On January 12, February 25 and March 17, 2015, the measured plume compositions are quite variable during each observation. The large scatter is likely due to temporal variation of the source gas composition or of contribution from different sources. In order to quantify the temporal variation, the gas concentration ratios are obtained by comparing peak concentration of each species at the time of major SO2 concentration peak (Additional file 2: Tables S1–S3). Variation of the gas concentration ratios at the peaks are shown in Figs. 4, 5 and 6, for January 12, February 25, and 17 March, 2015, respectively. Waveforms of the infrasonic for these 3 days observed at the crater rim are shown in Fig. 7, in which occurrences of explosions with peak amplitude > 50 Pa are indicated by red circles. On January 12, 2015, an intensive ash emission continued during the measurement (Fig. 1c).

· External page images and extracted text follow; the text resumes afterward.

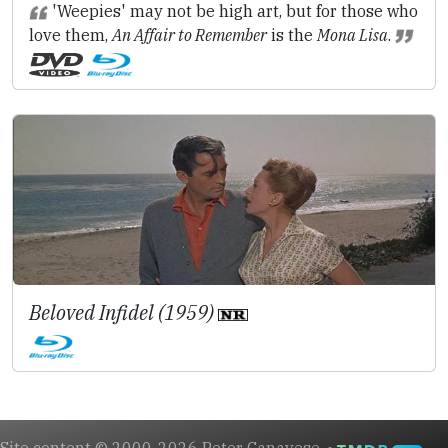
'Weepies' may not be high art, but for those who
love them,
An Affair to Remember
is the
Mona Lisa
.
Beloved Infidel (1959)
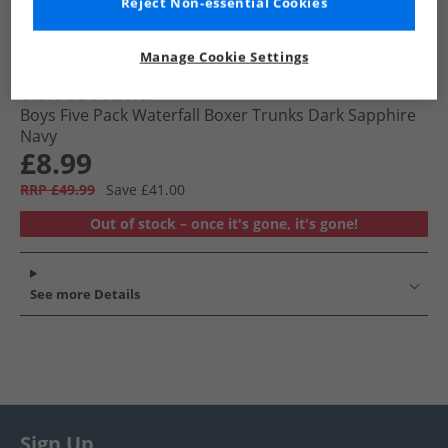
Reject Non-essential Cookies
Manage Cookie Settings
U.S. POLO ASSN.
Boys Five Pack Waterfall Boxer Trunks Dark Sapphire
Navy
£8.99
RRP £49.99
Save £41.00
Out of stock – once it's gone, it's gone!
See more Details
Sign Up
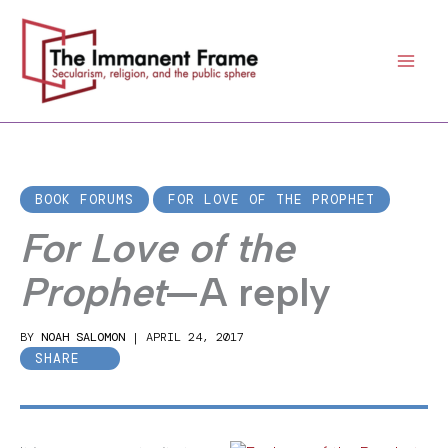
Skip
to
content
BOOK FORUMS
FOR LOVE OF THE PROPHET
For Love of the
Prophet
—A reply
BY
NOAH SALOMON
|
APRIL 24, 2017
SHARE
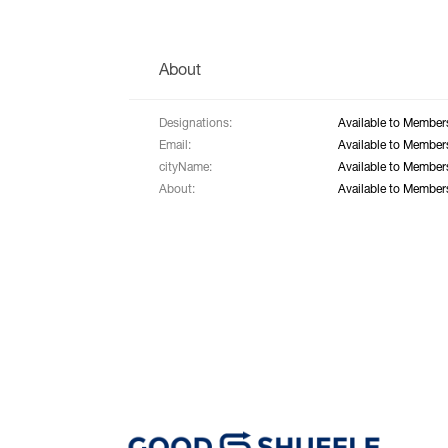
About
Designations:
Available to Member
Email:
Available to Member
cityName:
Available to Member
About:
Available to Member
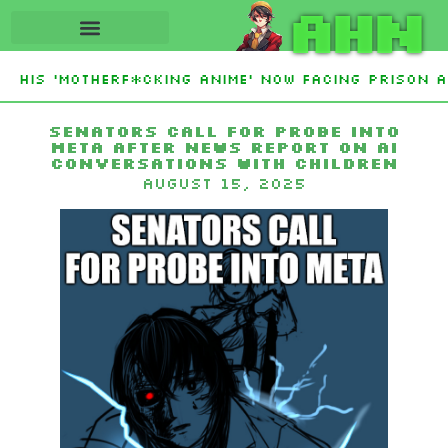
AHN
 His ‘Motherf*cking Anime’ Now Facing Prison Af
stan Sign Islamic NATO-Style Defense Pact Amid 
Senators Call For Probe Into
Meta After News Report On AI
Conversations With Children
August 15, 2025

The ash emission was accompanied by frequent explosions, and the infrasonic amplitude was continuously large (Fig. 7a). The CO2/SO2 and SO2/H2S ratios have large ranges from 1 to 8 and from 3 to 300, respectively (Fig. 4a, d). During the early measurement by 10:20, the CO2/SO2 ratios are split into two values of two and eight. Then the ratio shows gradual decrease from eight to two after 10:55 (Fig. 4a). The SO2/H2S ratios show a similar variation; two values of about five and > 15 are observed before 10:20, and the ratios increased from about five to 100 after 10:55 (Fig. 4b). The H2O/SO2 and H2/SO2 ratios are 30 ± 13 and 0.12 ± 0.03, respectively, and do not show clear temporal variation (Fig. 4c, d). The composition variation does not seem to correlate with the occurrence of explosions.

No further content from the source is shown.